Serverless job scheduling with AWS Lambda

We recently had the need to backup a Consul cluster deployed in Kubernetes. Since the amount of cluster members may vary, there was no way to designate a snapshot manager in the cluster. We also found it more logical to keep the Consul pods as lean as possible. We choose to delegate the Consul snapshot job to a serverless compute system.

The architecture

terraform-module-esl-consul.png

Introduction

AWS Lambda is a compute service that lets you run code without provisioning or managing servers. AWS Lambda executes your code only when needed and scales automatically.
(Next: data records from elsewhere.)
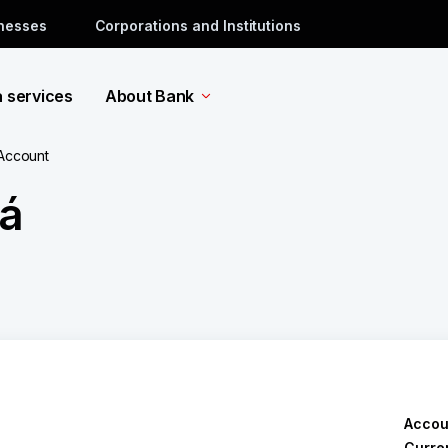
inesses
Corporations and Institutions
a services
About Bank
 Account
á
Accou
Curre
It supports :

  • Node.js
  • Java
  • C#
  • Go
  • Python

This use case implements a Python code that makes an HTTP request to the Consul API and pipe the result to S3.
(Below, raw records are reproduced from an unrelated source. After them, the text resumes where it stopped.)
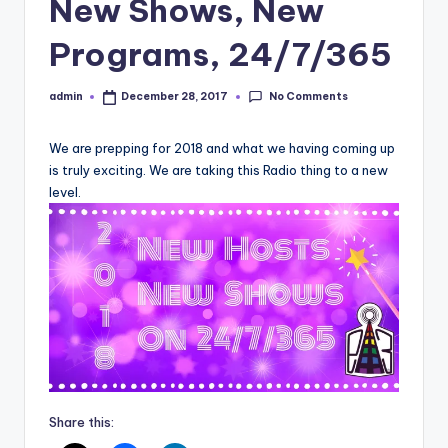
New Shows, New
Programs, 24/7/365
No Comments
admin
December 28, 2017
Posted
by
We are prepping for 2018 and what we having coming up
is truly exciting. We are taking this Radio thing to a new
level.
Share this:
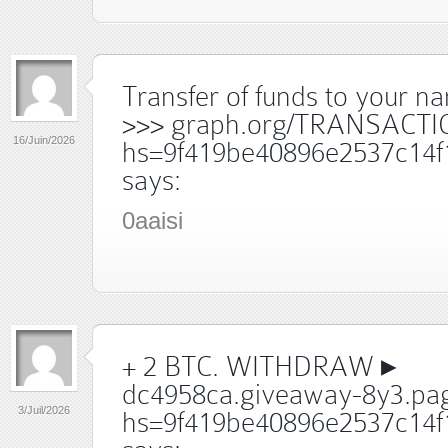
Transfer of funds to your 
>>> graph.org/TRANSACTI
16/Juin/2026
hs=9f419be40896e2537c14f
says:
0aaisi
+ 2 BTC. WITHDRAW ▸
dc4958ca.giveaway-8y3.pag
3/Juil/2026
hs=9f419be40896e2537c14f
The idea is to have a code that is able to take the snapshot, store it into S3 and that is executed on a daily basis.

Backup.py

The backup.py file is actually the code that will be pushed to Lambda.

#!/usr/bin/env python

import os
import boto3
from botocore.vendored import requests

def GetSnapshot():
    try:
        snapshot = requests.get(
            "https://consul.example.com/v1/snapshot",
            headers={
                "X-Consul-Token": "xxxxxx-xxxxxx-xxxxxxx-xxxxxxx"
            }
        )
    except Exception, e:
        print e
    return snapshot.content

def SaveSnapshotToS3():
    try:
        s3 = boto3.resource('s3')
        object = s3.Object(os.environ["BUCKET_NAME"], 'snapshot.tgz')
        object.put(Body=str(GetSnapshot()))
    except Exception, e:
        print e

def lambda_handler(event, context):
    SaveSnapshotToS3()

Terraform code

This snippet is used to create the needed AWS objects (IAM role, S3 bucket, Lambda function …).

provider "aws" {}

data "aws_iam_role" "consul_snapshot" {
  name = "consul-snapshot"
}


data "archive_file" "function" {
  type = "zip"
  source_file = "${path.module}/backup.py"
  output_path = "${path.module}/backup.zip"
}

The Lambda function code has to be wrapped in a zip archive to be accepted by Lambda.

resource "aws_s3_bucket" "consul_snapshot" {
  bucket = "${var.cluster_name}-snapshot"
  acl    = "private"

  tags {
    Name        = "${var.cluster_name}-snapshot"
  }
}

The S3 bucket will host the snapshot file.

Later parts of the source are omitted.